**Extracted material**
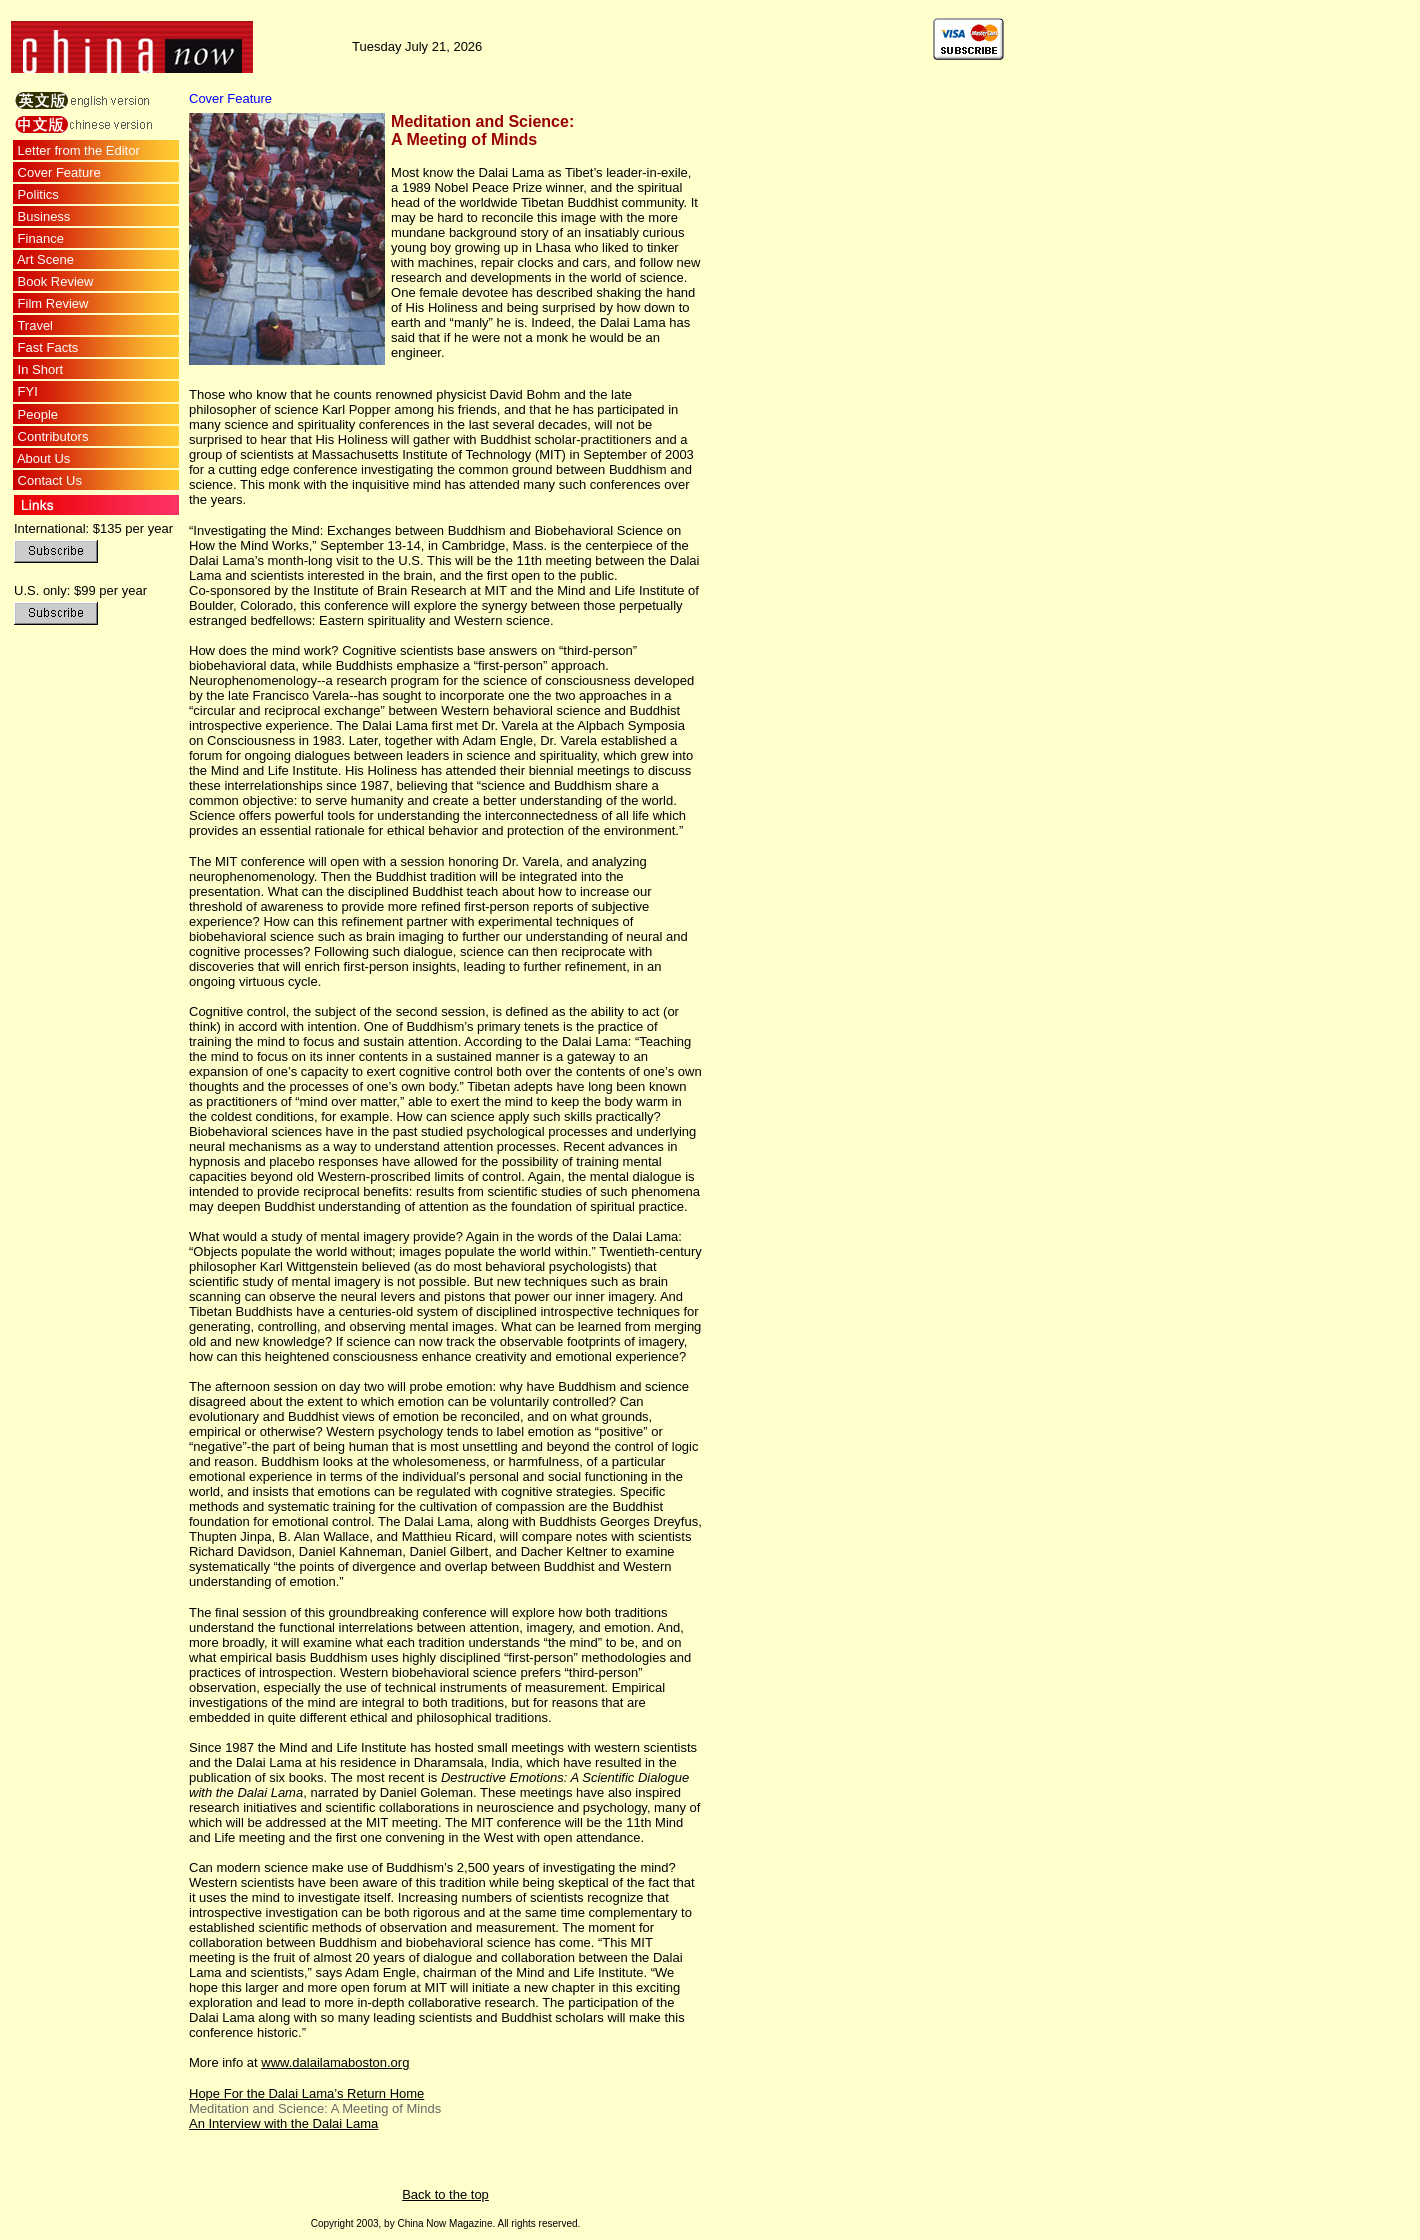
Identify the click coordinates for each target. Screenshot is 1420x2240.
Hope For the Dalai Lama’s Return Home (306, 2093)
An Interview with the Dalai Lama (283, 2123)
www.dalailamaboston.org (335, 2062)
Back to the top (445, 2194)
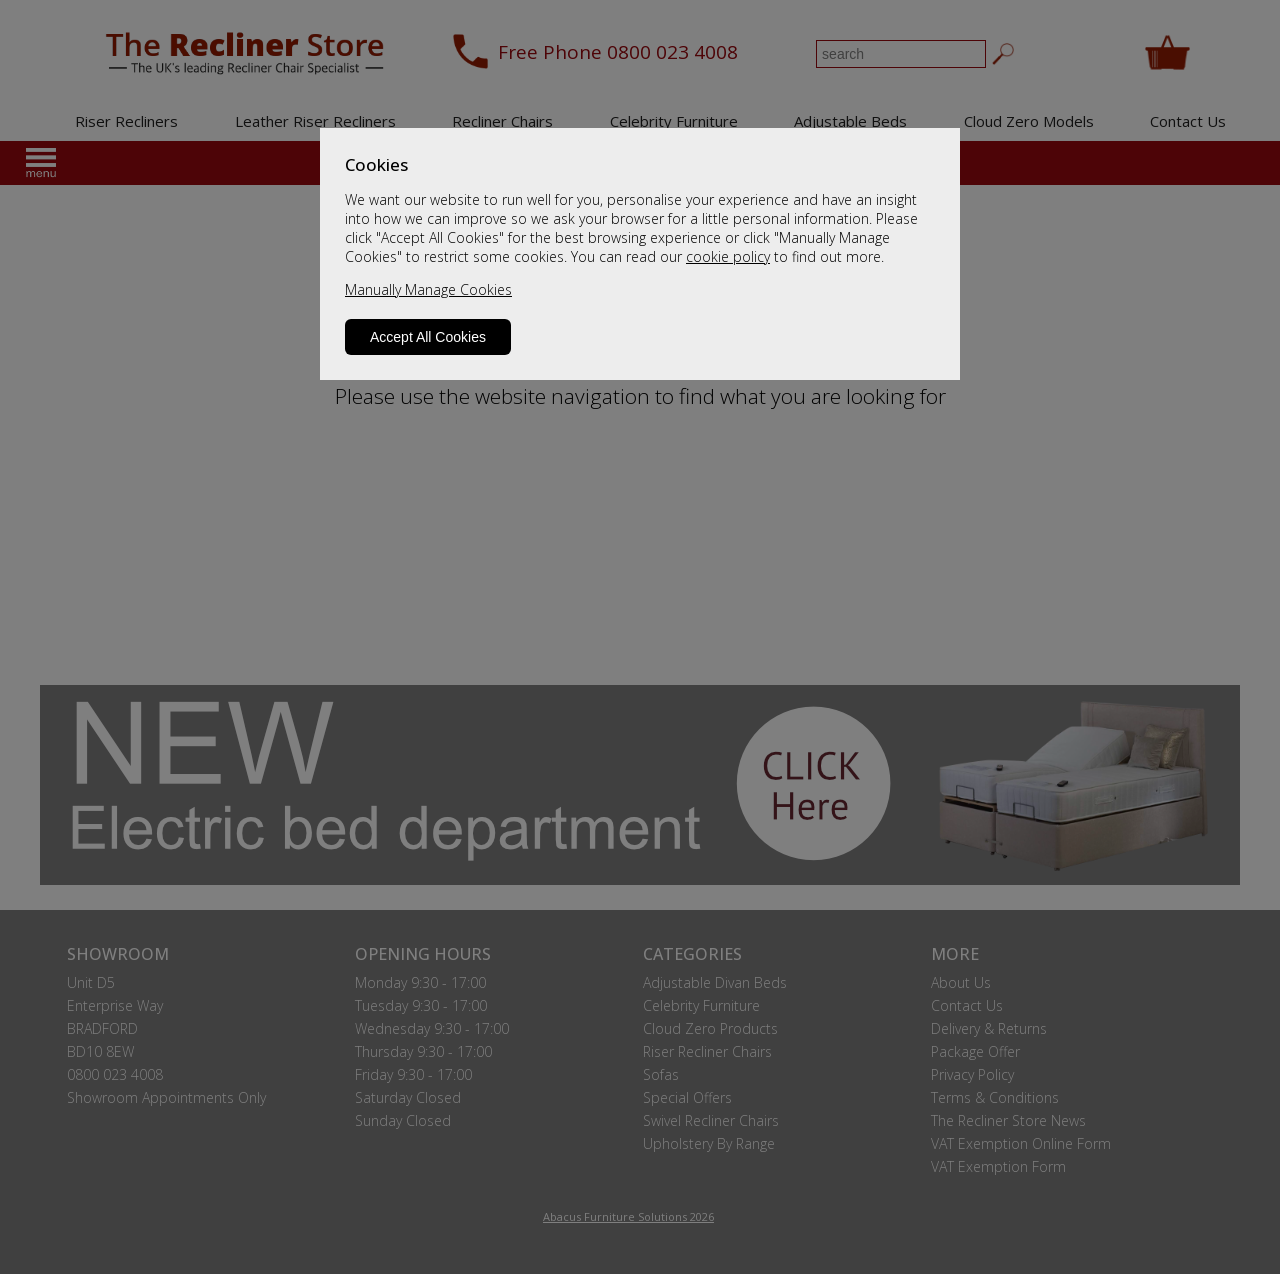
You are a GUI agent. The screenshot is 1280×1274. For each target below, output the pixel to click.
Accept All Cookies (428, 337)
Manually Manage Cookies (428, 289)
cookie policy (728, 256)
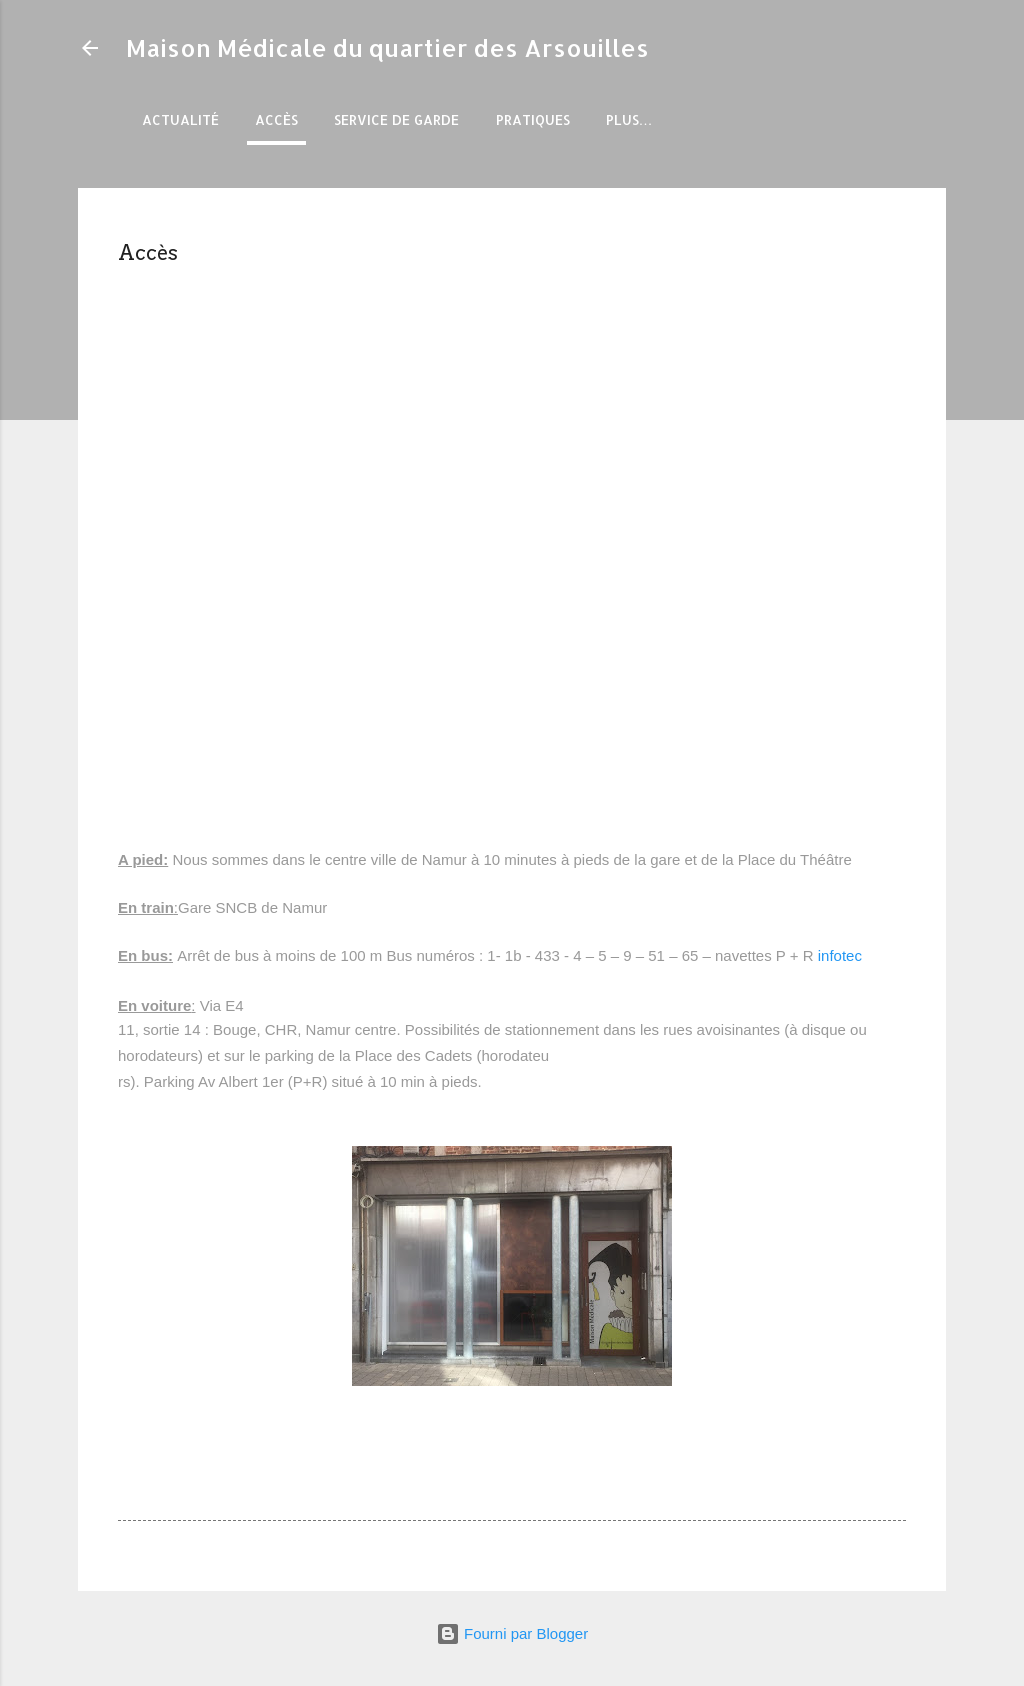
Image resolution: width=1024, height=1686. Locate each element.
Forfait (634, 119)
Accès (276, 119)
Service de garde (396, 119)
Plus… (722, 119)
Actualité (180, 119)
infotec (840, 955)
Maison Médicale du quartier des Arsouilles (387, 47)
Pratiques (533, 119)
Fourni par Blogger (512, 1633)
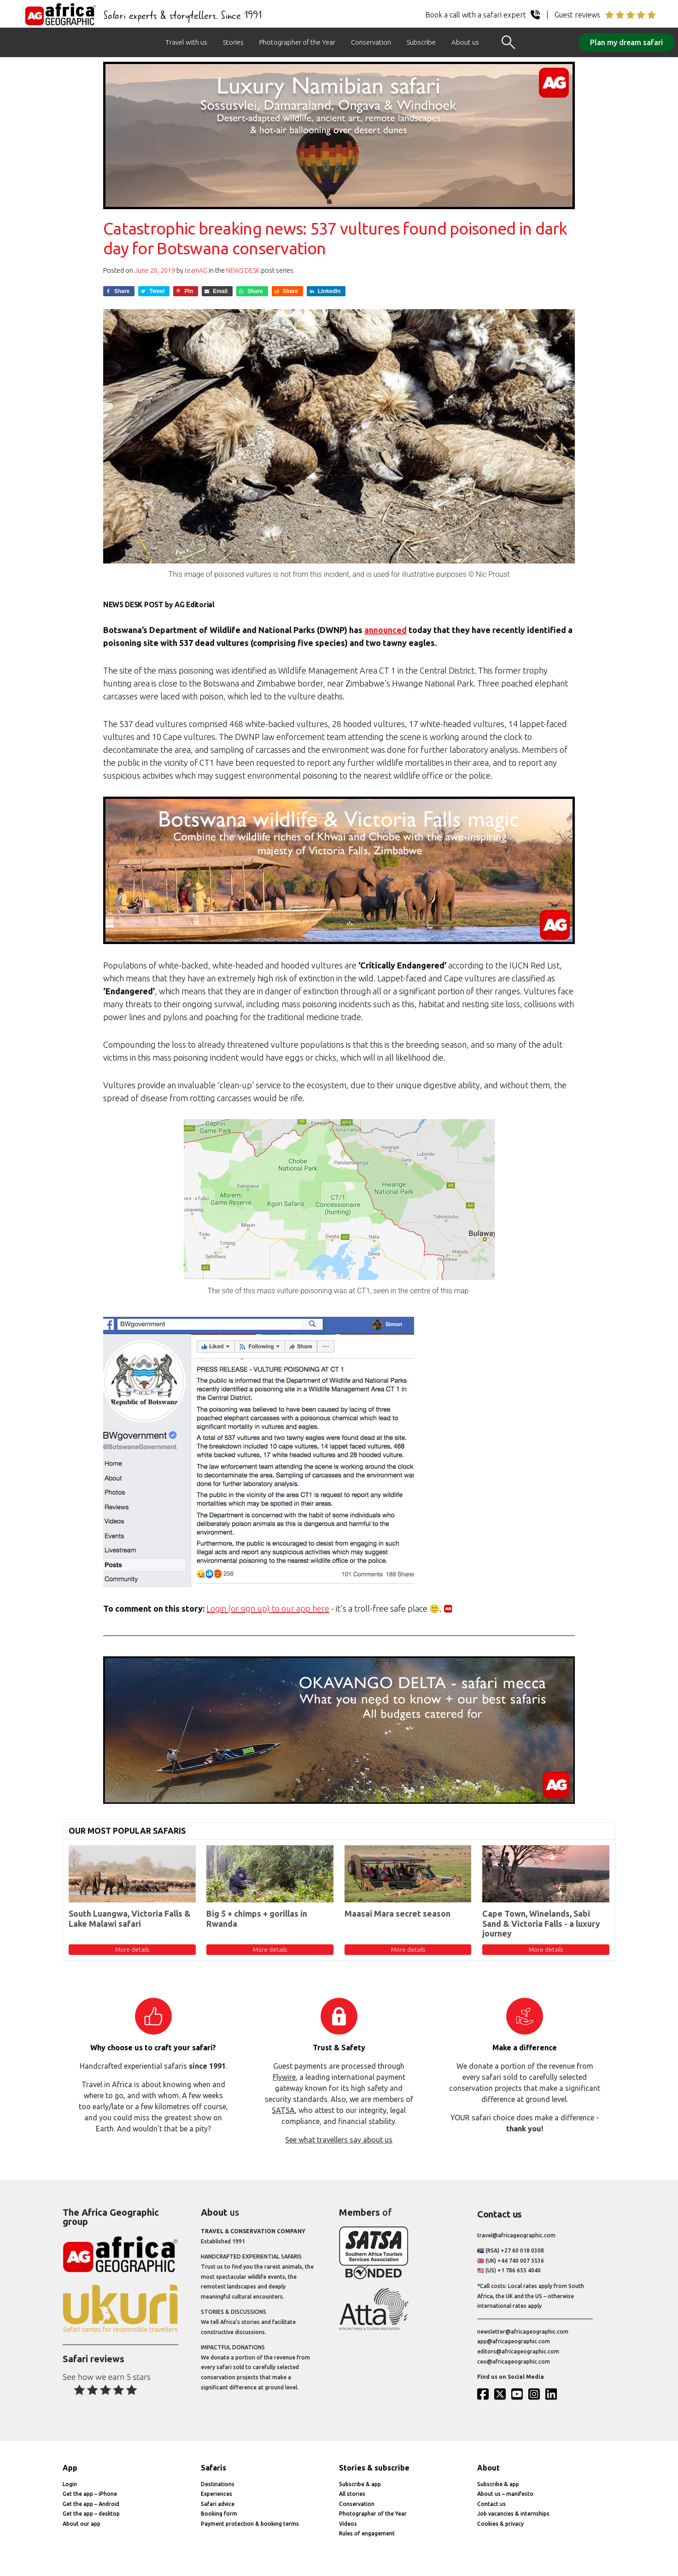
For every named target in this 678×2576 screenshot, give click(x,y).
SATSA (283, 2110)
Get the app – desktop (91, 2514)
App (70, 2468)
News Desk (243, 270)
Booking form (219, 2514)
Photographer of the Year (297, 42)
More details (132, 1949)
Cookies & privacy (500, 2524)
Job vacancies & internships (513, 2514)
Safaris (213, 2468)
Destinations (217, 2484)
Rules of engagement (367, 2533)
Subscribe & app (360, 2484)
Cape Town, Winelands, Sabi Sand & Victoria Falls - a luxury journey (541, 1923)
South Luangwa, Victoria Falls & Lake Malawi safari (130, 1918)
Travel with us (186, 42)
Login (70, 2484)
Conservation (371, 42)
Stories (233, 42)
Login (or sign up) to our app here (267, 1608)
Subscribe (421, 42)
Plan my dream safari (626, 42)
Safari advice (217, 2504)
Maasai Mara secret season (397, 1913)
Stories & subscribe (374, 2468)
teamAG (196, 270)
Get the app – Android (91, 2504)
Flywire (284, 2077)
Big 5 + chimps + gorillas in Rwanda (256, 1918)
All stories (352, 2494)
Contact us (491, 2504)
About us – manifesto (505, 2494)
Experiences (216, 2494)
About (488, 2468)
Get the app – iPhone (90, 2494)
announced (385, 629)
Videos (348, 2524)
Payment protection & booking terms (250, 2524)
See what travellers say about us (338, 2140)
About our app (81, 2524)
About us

**Requirement**
Set down again, exactly, the lines of the material above from its first line to the one with "cookie policy (728, 256)", inclusive. Leave the pictures out.

**Answer for this exercise**
Identify the click coordinates for each target. Screenshot is 1420x2240.
Hope For the Dalai Lama’s Return Home (306, 2093)
An Interview with the Dalai Lama (283, 2123)
www.dalailamaboston.org (335, 2062)
Back to the top (445, 2194)
You are a GUI agent. The screenshot is 1280×1274. For each target below, output the pixel to click.
Accept All Cookies (428, 337)
Manually Manage Cookies (428, 289)
cookie policy (728, 256)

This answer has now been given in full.